*** Opening STUDY MATERIAL ***

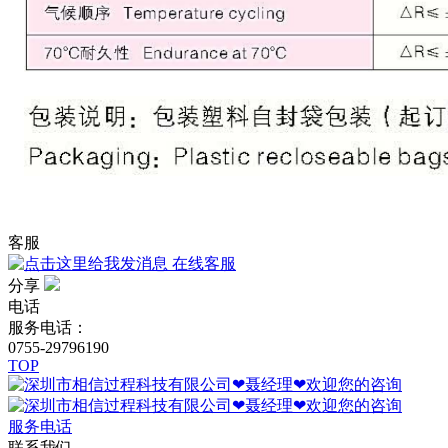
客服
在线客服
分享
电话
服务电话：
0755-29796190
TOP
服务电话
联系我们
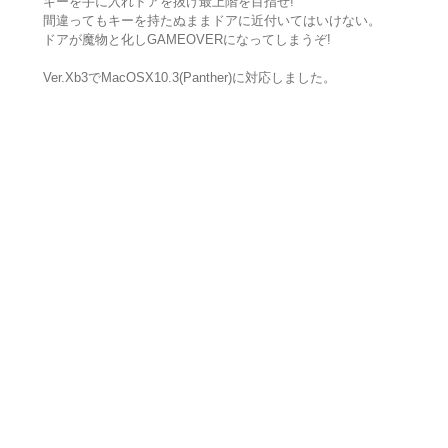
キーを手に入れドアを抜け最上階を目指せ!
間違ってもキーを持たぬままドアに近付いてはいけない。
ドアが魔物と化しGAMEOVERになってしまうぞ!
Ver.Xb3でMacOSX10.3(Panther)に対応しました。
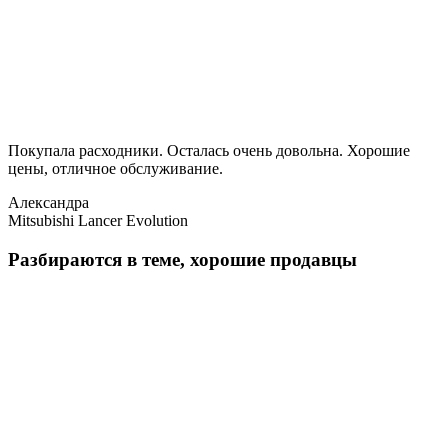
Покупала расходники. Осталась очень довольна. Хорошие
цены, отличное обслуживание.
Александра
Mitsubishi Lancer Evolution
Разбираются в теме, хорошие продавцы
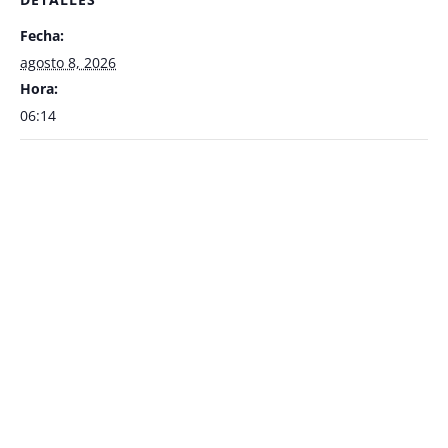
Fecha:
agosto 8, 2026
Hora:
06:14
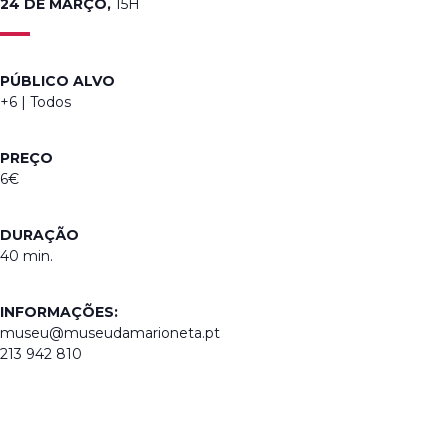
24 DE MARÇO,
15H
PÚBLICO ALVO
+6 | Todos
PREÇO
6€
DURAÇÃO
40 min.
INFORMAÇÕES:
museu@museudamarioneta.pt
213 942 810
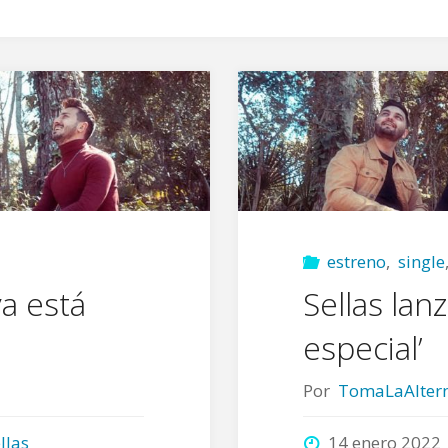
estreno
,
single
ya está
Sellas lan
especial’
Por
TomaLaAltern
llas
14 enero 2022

*** Closing STUDY MATERIAL ***
*** Opening STUDY MATERIAL ***

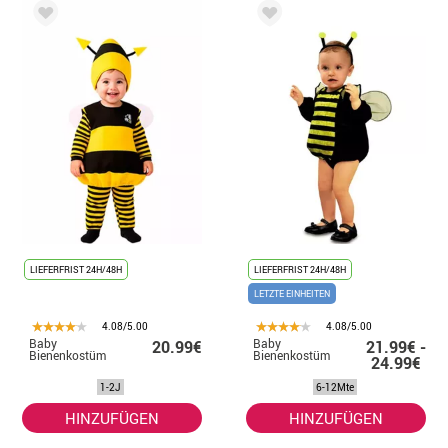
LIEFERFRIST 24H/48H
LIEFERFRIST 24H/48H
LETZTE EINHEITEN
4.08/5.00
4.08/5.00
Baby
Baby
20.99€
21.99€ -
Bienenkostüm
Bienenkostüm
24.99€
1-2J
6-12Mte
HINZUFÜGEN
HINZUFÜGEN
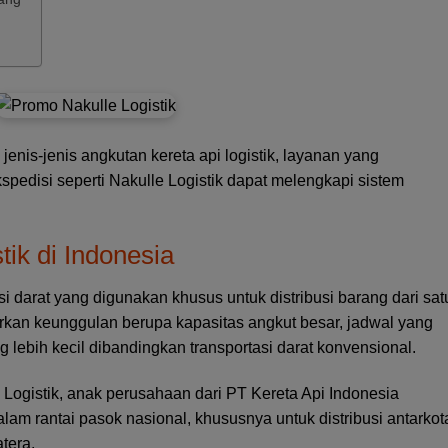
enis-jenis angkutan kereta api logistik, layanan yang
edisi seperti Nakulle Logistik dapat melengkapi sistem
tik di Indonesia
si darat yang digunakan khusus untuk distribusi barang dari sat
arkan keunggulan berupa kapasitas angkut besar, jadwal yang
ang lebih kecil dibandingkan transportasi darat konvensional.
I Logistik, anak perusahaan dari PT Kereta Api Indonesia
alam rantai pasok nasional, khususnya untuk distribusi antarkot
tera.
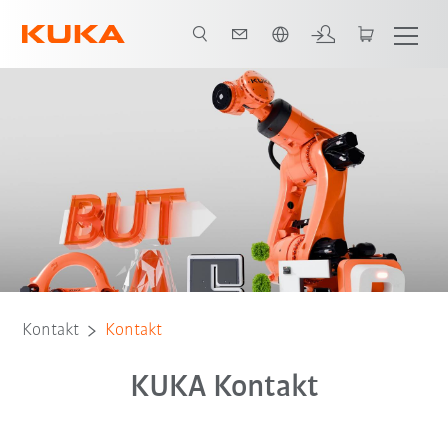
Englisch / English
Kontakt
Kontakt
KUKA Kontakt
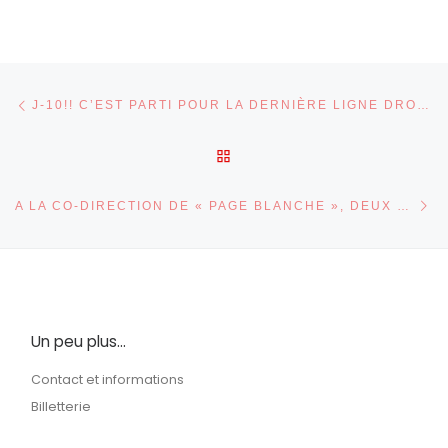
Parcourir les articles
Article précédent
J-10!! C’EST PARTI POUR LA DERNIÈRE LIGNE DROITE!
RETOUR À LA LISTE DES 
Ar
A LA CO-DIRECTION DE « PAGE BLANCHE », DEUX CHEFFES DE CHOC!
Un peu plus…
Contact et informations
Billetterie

*** Closing STUDY MATERIAL ***

**TASK BRIEF**. Copy whichever lines above contain the string "distribusi".

**ANSWER TO THE EXERCISE**.
si darat yang digunakan khusus untuk distribusi barang dari sat
alam rantai pasok nasional, khususnya untuk distribusi antarkot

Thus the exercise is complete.